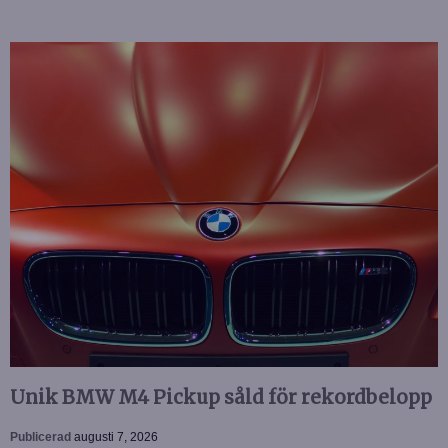
Unik BMW M4 Pickup såld för rekordbelopp
Publicerad
augusti 7, 2026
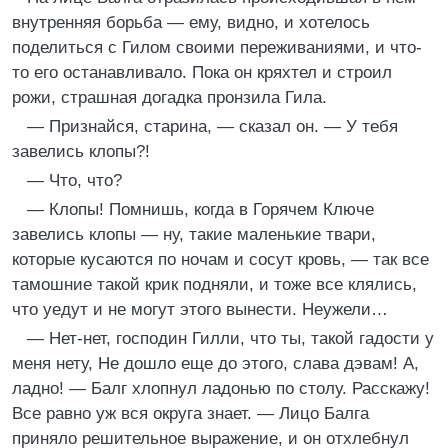
внутренняя борьба — ему, видно, и хотелось
поделиться с Гилом своими переживаниями, и что-
то его останавливало. Пока он кряхтел и строил
рожи, страшная догадка пронзила Гила.
— Признайся, старина, — сказал он. — У тебя
завелись клопы?!
— Что, что?
— Клопы! Помнишь, когда в Горячем Ключе
завелись клопы — ну, такие маленькие твари,
которые кусаются по ночам и сосут кровь, — так все
тамошние такой крик подняли, и тоже все клялись,
что уедут и не могут этого вынести. Неужели…
— Нет-нет, господин Гилли, что ты, такой гадости у
меня нету, Не дошло еще до этого, слава дэвам! А,
ладно! — Балг хлопнул ладонью по столу. Расскажу!
Все равно уж вся округа знает. — Лицо Балга
приняло решительное выражение, и он отхлебнул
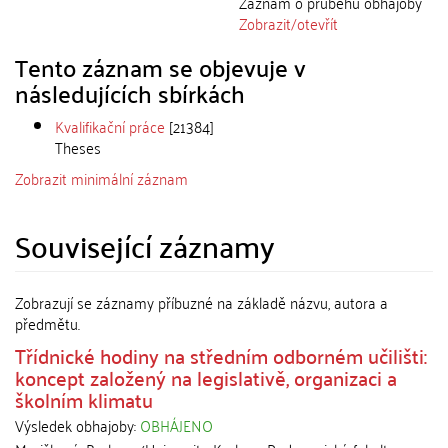
Záznam o průběhu obhajoby
Zobrazit/
otevřít
Tento záznam se objevuje v
následujících sbírkách
Kvalifikační práce
[21384]
Theses
Zobrazit minimální záznam
Související záznamy
Zobrazují se záznamy příbuzné na základě názvu, autora a
předmětu.
Třídnické hodiny na středním odborném učilišti:
koncept založený na legislativě, organizaci a
školním klimatu
Výsledek obhajoby:
OBHÁJENO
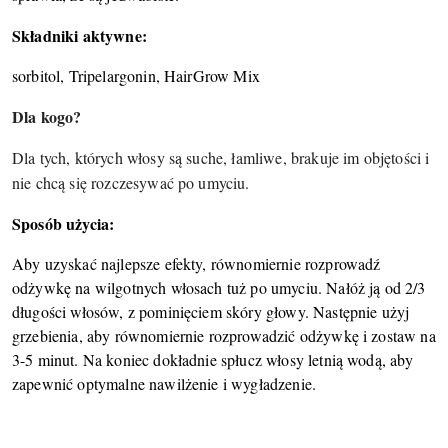
Składniki aktywne:
sorbitol, Tripelargonin, HairGrow Mix
Dla kogo?
Dla tych, których włosy są suche, łamliwe, brakuje im objętości i
nie chcą się rozczesywać po umyciu.
Sposób użycia:
Aby uzyskać najlepsze efekty, równomiernie rozprowadź
odżywkę na wilgotnych włosach tuż po umyciu. Nałóż ją od 2/3
długości włosów, z pominięciem skóry głowy. Następnie użyj
grzebienia, aby równomiernie rozprowadzić odżywkę i zostaw na
3-5 minut. Na koniec dokładnie spłucz włosy letnią wodą, aby
zapewnić optymalne nawilżenie i wygładzenie.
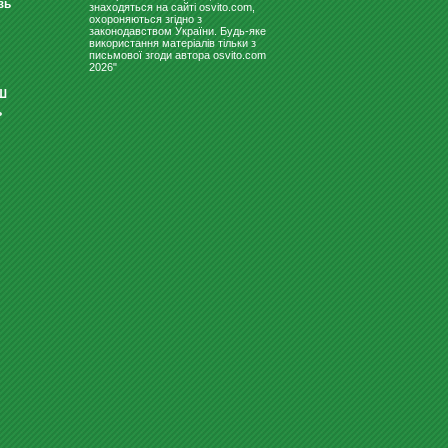
зь
знаходяться на сайті osvito.com,
охороняються згідно з
законодавством України. Будь-яке
використання матеріалів тільки з
письмової згоди автора osvito.com
2026"
Ш
ь
ТРИБУНИ ДЛЯ ВИСТУПУ
НАБОР МОДЕЛЕЙ
ГЕОМЕТРИЧЕСКИХ ТЕЛ
(ДЕРЕВЯННЫЕ)
300
грн
279
Купити
грн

━━━━━━━━

ACTION ITEM:
State the number of lines in the records that contain the string "obhajoby", and nothing more.

ANSWER BOX:
2